Suddenly, from behind me, I heard a little, old man voice calling, “Young lady? Young lady?
Well, I thought, he certainly can’t be talking to me.
But the voice persisted, “Young lady?”
I turned around to see a little old guy in a little old blue car… and yes, he was talking to me.
He yelled out, “I hope you’re not walking. Walking is bad for you.”
I looked around to make sure he was talking to me.
I approached the little old man in the little blue car with its open window. I didn’t have the heart to say, “No, I’m running,” because I had a pretty good feeling where this conversation was headed.
He continued, “My wife used to walk all the time and now she can hardly get out of bed. I’m 93. Do I look 93? I can still walk because I didn’t do all that walking.”
I didn’t lie. I said, “No, I’m not walking. And I did lie when I said, “No, you don’t look 93!”
(And I thought, your wife may be 93, too, and infirmed, and maybe that’s why she can’t get out of bed.)
But he was so happy to be passing along his life’s wisdom that I don’t think the little white lie will hurt my chances at Heaven.

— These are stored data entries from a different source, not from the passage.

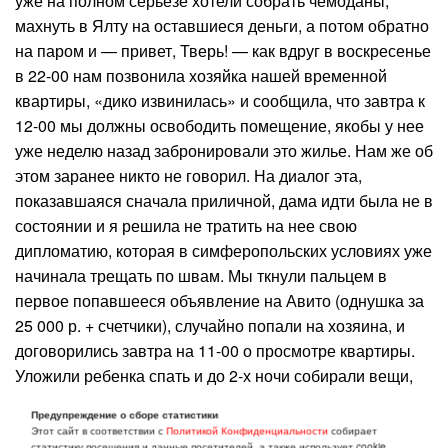
уже на полном серьезе хотели собрать чемоданы,
махнуть в Ялту на оставшиеся деньги, а потом обратно
на паром и — привет, Тверь! — как вдруг в воскресенье
в 22-00 нам позвонила хозяйка нашей временной
квартиры, «дико извинилась» и сообщила, что завтра к
12-00 мы должны освободить помещение, якобы у нее
уже неделю назад забронировали это жилье. Нам же об
этом заранее никто не говорил. На диалог эта,
показавшаяся сначала приличной, дама идти была не в
состоянии и я решила не тратить на нее свою
дипломатию, которая в симферопольских условиях уже
начинала трещать по швам. Мы ткнули пальцем в
первое попавшееся объявление на Авито (однушка за
25 000 р. + счетчики), случайно попали на хозяина, и
договорились завтра на 11-00 о просмотре квартиры.
Уложили ребенка спать и до 2-х ночи собирали вещи,
думая о том, что же готовит нам завтрашний день и
Предупреждение о сборе статистики
стоит ли вообще оставаться в этом долбанном городе?
Этот сайт в соответствии с
Политикой Конфиденциальности
собирает
статистику посещения и данные посетителей, а также использует cookie.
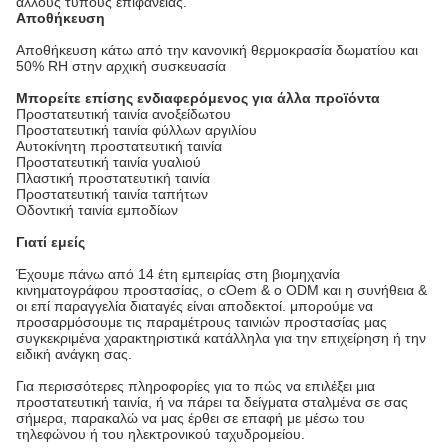
άλλους τύπους επιφάνειας.
Αποθήκευση
Αποθήκευση κάτω από την κανονική θερμοκρασία δωματίου και
50% RH στην αρχική συσκευασία
Μπορείτε επίσης ενδιαφερόμενος για άλλα προϊόντα
Προστατευτική ταινία ανοξείδωτου
Προστατευτική ταινία φύλλων αργιλίου
Αυτοκίνητη προστατευτική ταινία
Προστατευτική ταινία γυαλιού
Πλαστική προστατευτική ταινία
Προστατευτική ταινία ταπήτων
Οδοντική ταινία εμποδίων
Γιατί εμείς
Έχουμε πάνω από 14 έτη εμπειρίας στη βιομηχανία
κινηματογράφου προστασίας, ο cOem & ο ODM και η συνήθεια &
οι επί παραγγελία διαταγές είναι αποδεκτοί. μπορούμε να
προσαρμόσουμε τις παραμέτρους ταινιών προστασίας μας
συγκεκριμένα χαρακτηριστικά κατάλληλα για την επιχείρηση ή την
ειδική ανάγκη σας.
Για περισσότερες πληροφορίες για το πώς να επιλέξει μια
προστατευτική ταινία, ή να πάρει τα δείγματα σταλμένα σε σας
σήμερα, παρακαλώ να μας έρθει σε επαφή με μέσω του
τηλεφώνου ή του ηλεκτρονικού ταχυδρομείου.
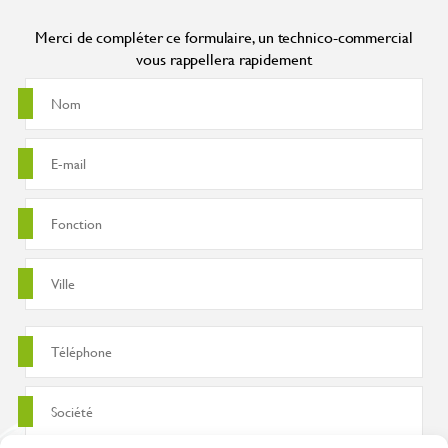
Merci de compléter ce formulaire, un technico-commercial
vous rappellera rapidement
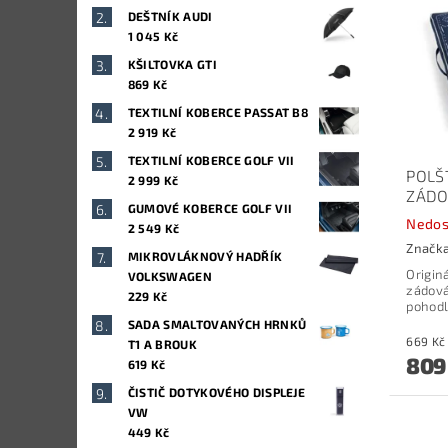
DEŠTNÍK AUDI
1 045 Kč
KŠILTOVKA GTI
869 Kč
TEXTILNÍ KOBERCE PASSAT B8
2 919 Kč
TEXTILNÍ KOBERCE GOLF VII
POLŠ
2 999 Kč
ZÁDO
GUMOVÉ KOBERCE GOLF VII
Nedos
2 549 Kč
Značk
MIKROVLÁKNOVÝ HADŘÍK
Originá
VOLKSWAGEN
zádová
229 Kč
pohodl
SADA SMALTOVANÝCH HRNKŮ
T1 A BROUK
809
619 Kč
ČISTIČ DOTYKOVÉHO DISPLEJE
VW
449 Kč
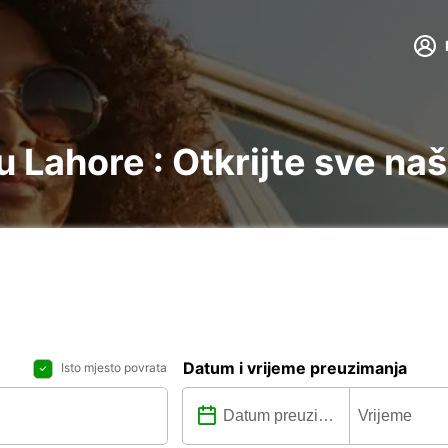
 Lahore : Otkrijte sve naš
Datum i vrijeme preuzimanja
Isto mjesto povrata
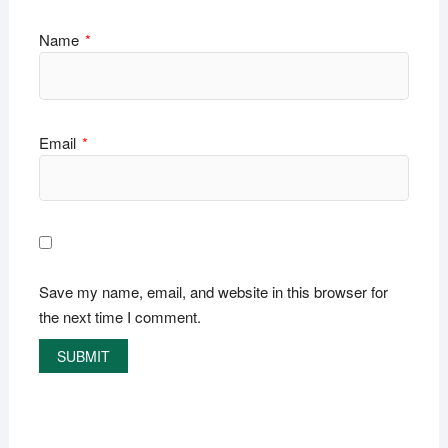
Name
*
Email
*
Save my name, email, and website in this browser for
the next time I comment.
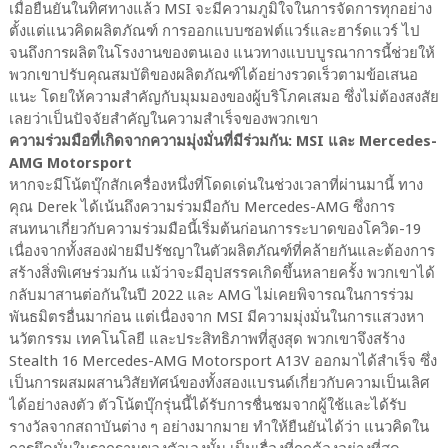
เมื่อยืนยันในทิศทางแล้ว MSI จะมีความภูมิใจในการจัดการทุกอย่าง
ตั้งแต่แนวคิดผลิตภัณฑ์ การออกแบบซอฟต์แวร์และฮาร์ดแวร์ ไป
จนถึงการผลิตในโรงงานของตนเอง แนวทางแบบบูรณาการนี้ช่วยให้
พวกเขาปรับคุณสมบัติของผลิตภัณฑ์ได้อย่างรวดเร็วตามข้อเสนอ
แนะ โดยให้ความสำคัญกับมุมมองของผู้บริโภคเสมอ ซึ่งไม่ต้องสงสัย
เลยว่าเป็นปัจจัยสำคัญในความสำเร็จของพวกเขา
ความร่วมมือที่เกิดจากความมุ่งมั่นที่มีร่วมกัน: MSI และ Mercedes-
AMG Motorsport
หากจะมีโน้ตบุ๊กสักเครื่องหนึ่งที่โดดเด่นในช่วงเวลาที่ผ่านมานี้ ทาง
คุณ Derek ได้เน้นถึงความร่วมมือกับ Mercedes-AMG ซึ่งการ
สนทนาเกี่ยวกับความร่วมมือนี้เริ่มต้นก่อนการระบาดของโควิด-19
เนื่องจากทั้งสองฝ่ายมีปรัชญาในตัวผลิตภัณฑ์ที่คล้ายกันและต้องการ
สร้างสิ่งพิเศษร่วมกัน แม้ว่าจะมีอุปสรรคเกิดขึ้นหลายครั้ง พวกเขาได้
กลับมาสานต่อกันในปี 2022 และ AMG ไม่เคยพิจารณในการร่วม
พันธมิตรอื่นมาก่อน แต่เนื่องจาก MSI มีความมุ่งมั่นในการแสวงหา
นวัตกรรม เทคโนโลยี และประสิทธิภาพที่สูงสุด พวกเขาจึงสร้าง
Stealth 16 Mercedes-AMG Motorsport A13V ออกมาได้สำเร็จ ซึ่ง
เป็นการผสมผสานวิสัยทัศน์ของทั้งสองแบรนด์เกี่ยวกับความเป็นเลิศ
ได้อย่างลงตัว ตัวโน้ตบุ๊กรุ่นนี้ได้รับการชื่นชมจากผู้ใช้และได้รับ
รางวัลจากสถาบันต่าง ๆ อย่างมากมาย ทำให้ยืนยันได้ว่า แนวคิดใน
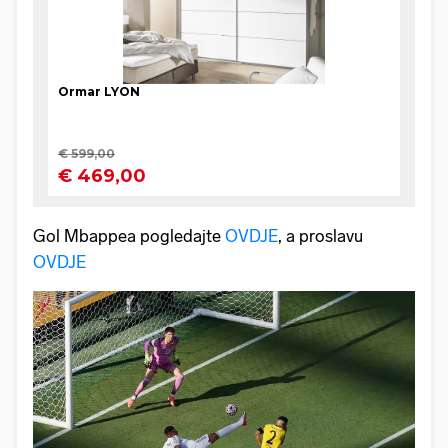
Gol Mbappea pogledajte
OVDJE
, a proslavu
OVDJE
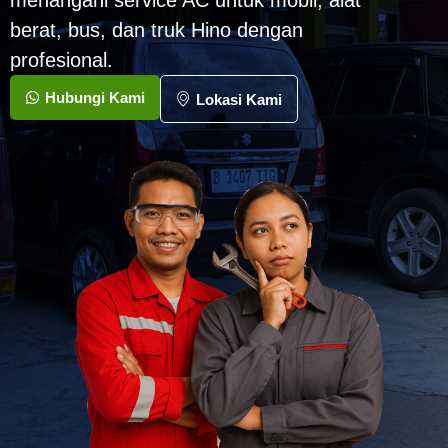
menangani service AC untuk mobil, alat
berat, bus, dan truk Hino dengan
profesional.
Hubungi Kami
Lokasi Kami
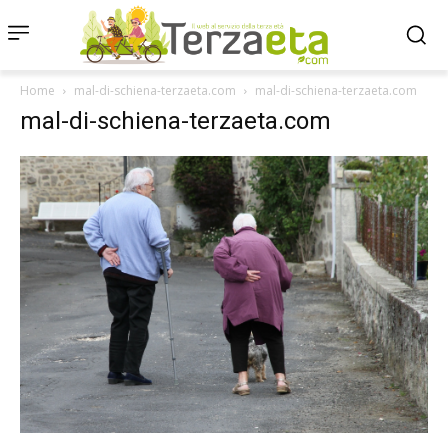
Home
mal-di-schiena-terzaeta.com
mal-di-schiena-terzaeta.com
mal-di-schiena-terzaeta.com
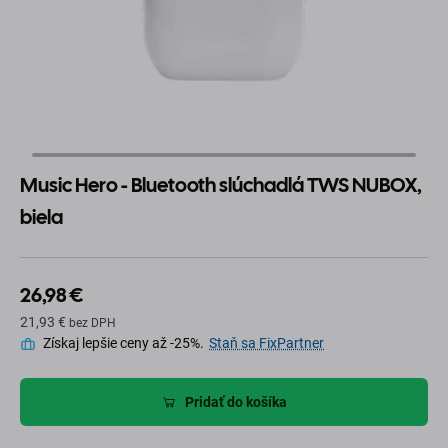
Music Hero - Bluetooth slúchadlá TWS NUBOX,
biela
26,98 €
21,93 €
bez DPH
Získaj lepšie ceny až -25%.
Staň sa FixPartner
Pridať do košíka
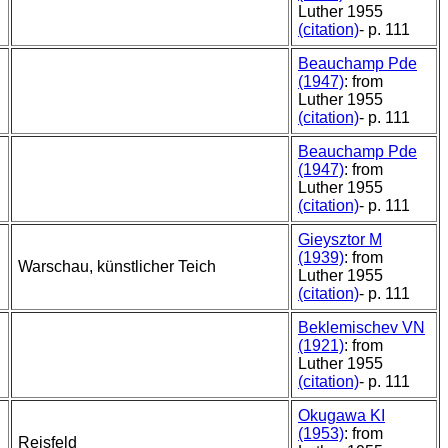
Luther 1955
(citation)
- p. 111
Beauchamp Pde
(1947)
: from
Luther 1955
(citation)
- p. 111
Beauchamp Pde
(1947)
: from
Luther 1955
(citation)
- p. 111
Gieysztor M
(1939)
: from
Warschau, künstlicher Teich
Luther 1955
(citation)
- p. 111
Beklemischev VN
(1921)
: from
Luther 1955
(citation)
- p. 111
Okugawa KI
(1953)
: from
Reisfeld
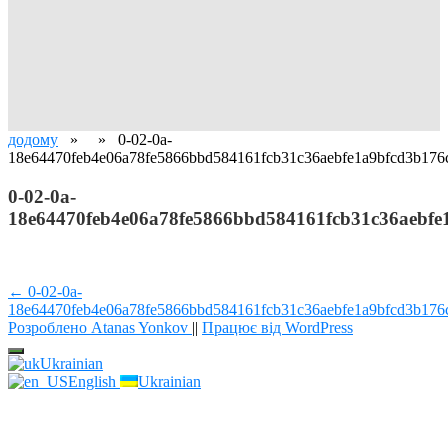
додому
» » 0-02-0a-
18e64470feb4e06a78fe5866bbd584161fcb31c36aebfe1a9bfcd3b176
0-02-0a-
18e64470feb4e06a78fe5866bbd584161fcb31c36aebfe
Навігація
← 0-02-0a-
18e64470feb4e06a78fe5866bbd584161fcb31c36aebfe1a9bfcd3b176
записів
Розроблено Atanas Yonkov
||
Працює від WordPress
Ukrainian
English
Ukrainian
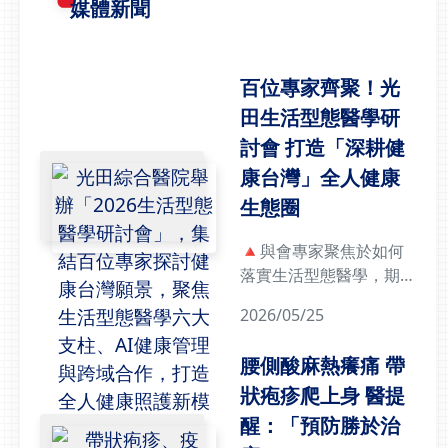
媒體新聞
百位專家齊聚！光
田生活型態醫學研
討會 打造「深耕健
康台灣」全人健康
生態圈
🔺與會專家聚焦於如何
落實生活型態醫學，期待
加速推進，讓「生活型態
2026/05/25
六大支柱」成為普及全民
的健康行動，打造「健康
腰側酸麻熱癢痛 帶
台灣高齡幸福社會」響應
狀疱疹爬上身 醫提
健康台灣政策 生活型態
醫學六大支柱成核心在高
醒：「預防勝於治
齡化社會與醫療照護需求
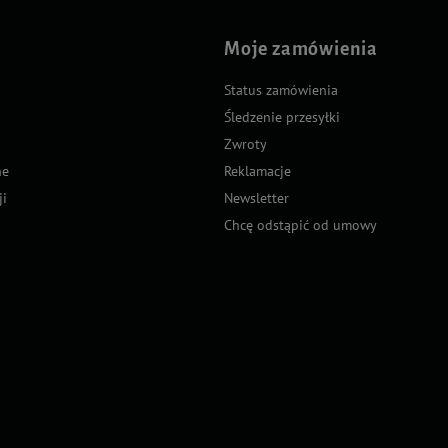
Moje zamówienia
Status zamówienia
Śledzenie przesyłki
Zwroty
ne
Reklamacje
ji
Newsletter
Chcę odstąpić od umowy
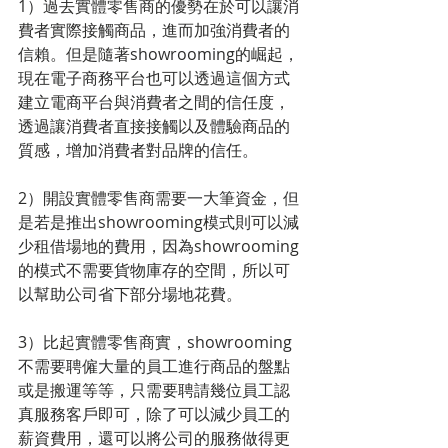
1）過去實體零售商的優勢在於可以讓消
費者實際接觸商品，進而加強消費者的
信賴。但是隨著showrooming的崛起，
現在電子商務平台也可以透過這個方式
建立電商平台與消費者之間的信任度，
透過讓消費者直接接觸以及體驗商品的
質感，增加消費者對品牌的信任。
2）開設實體零售商需要一大筆資金，但
是若是推出showrooming模式則可以減
少租借場地的費用，因為showrooming
的模式不需要貨物庫存的空間，所以可
以幫助公司省下部分場地花費。
3）比起實體零售商實，showrooming
不需要聘僱大量的員工進行商品的盤點
或是搬運等等，只需要聘請幾位員工認
真服務客戶即可，除了可以減少員工的
薪資費用，還可以將公司的服務做得更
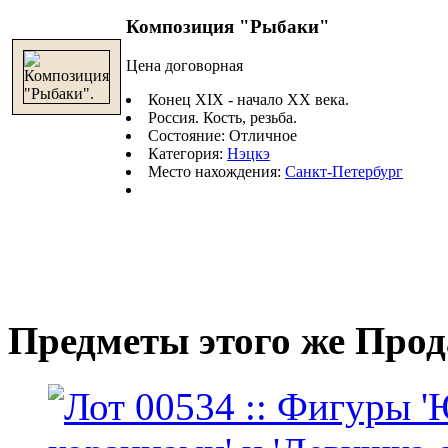
Композиция "Рыбаки"
Цена договорная
Конец XIX - начало XX века.
Россия. Кость, резьба.
Состояние: Отличное
Категория:
Нэцкэ
Место нахождения:
Санкт-Петербург
Предметы этого же Про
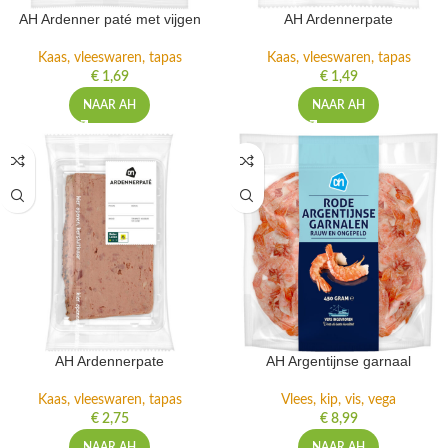
AH Ardenner paté met vijgen
AH Ardennerpate
Kaas, vleeswaren, tapas
Kaas, vleeswaren, tapas
€
1,69
€
1,49
NAAR AH
NAAR AH
AH Ardennerpate
AH Argentijnse garnaal
Kaas, vleeswaren, tapas
Vlees, kip, vis, vega
€
2,75
€
8,99
NAAR AH
NAAR AH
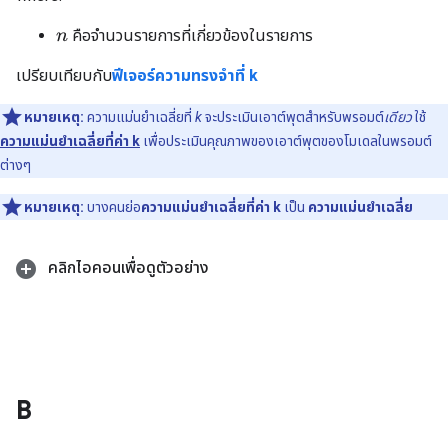
คือจำนวนรายการที่เกี่ยวข้องในรายการ
n
เปรียบเทียบกับ
ฟีเจอร์ความทรงจำที่ k
หมายเหตุ:
ความแม่นยำเฉลี่ยที่
k
จะประเมินเอาต์พุตสำหรับพรอมต์
เดียว
ใช้
ความแม่นยำเฉลี่ยที่ค่า k
เพื่อประเมินคุณภาพของเอาต์พุตของโมเดลในพรอมต์
ต่างๆ
หมายเหตุ:
บางคนย่อ
ความแม่นยำเฉลี่ยที่ค่า k
เป็น
ความแม่นยำเฉลี่ย
คลิกไอคอนเพื่อดูตัวอย่าง
B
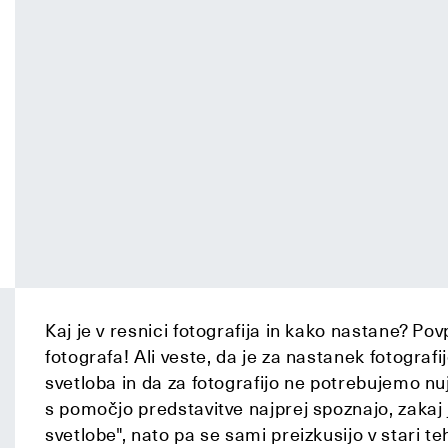
Kaj je v resnici fotografija in kako nastane? P
fotografa! Ali veste, da je za nastanek fotogra
svetloba in da za fotografijo ne potrebujemo nu
s pomočjo predstavitve najprej spoznajo, zakaj j
svetlobe", nato pa se sami preizkusijo v stari teh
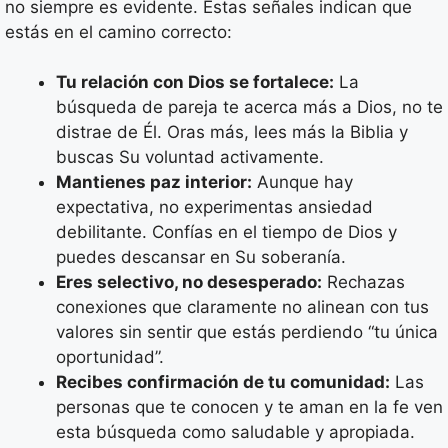
no siempre es evidente. Estas señales indican que
estás en el camino correcto:
Tu relación con Dios se fortalece:
La
búsqueda de pareja te acerca más a Dios, no te
distrae de Él. Oras más, lees más la Biblia y
buscas Su voluntad activamente.
Mantienes paz interior:
Aunque hay
expectativa, no experimentas ansiedad
debilitante. Confías en el tiempo de Dios y
puedes descansar en Su soberanía.
Eres selectivo, no desesperado:
Rechazas
conexiones que claramente no alinean con tus
valores sin sentir que estás perdiendo “tu única
oportunidad”.
Recibes confirmación de tu comunidad:
Las
personas que te conocen y te aman en la fe ven
esta búsqueda como saludable y apropiada.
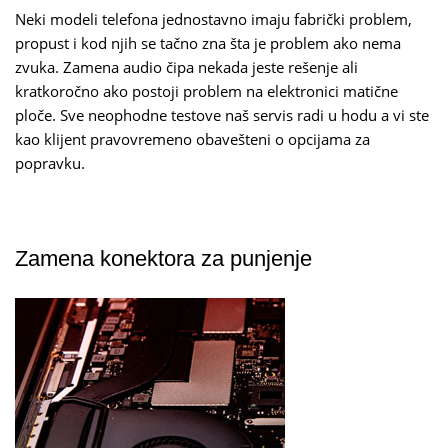
Neki modeli telefona jednostavno imaju fabrički problem,
propust i kod njih se tačno zna šta je problem ako nema
zvuka. Zamena audio čipa nekada jeste rešenje ali
kratkoročno ako postoji problem na elektronici matične
ploče. Sve neophodne testove naš servis radi u hodu a vi ste
kao klijent pravovremeno obavešteni o opcijama za
popravku.
Zamena konektora za punjenje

Then he went there. “You’re not RUNNING, are you? Running is bad,” he said, making direct eye contact.
Um. “No,” I lied as I stood there in the middle of the street talking to this sweet old guy in the little blue car with the open window… me wearing a little tank top and little shorts, in running shoes and socks, my cell phone on Endomondo charting my run and a headset blaring light rock tunes…
Thinking… thinking. Um. I always go out like this to just BE.
Finally satisfied that I was neither walking nor running, he said, “Good!” and put his foot on the accelerator of his little blue car. I watched him go all the way down Franklin Street and turn left on High Street before I dared move an inch.
Then I began running again, actually feeling a little guilty… and a teeny bit fearful that he would come back around to check on me.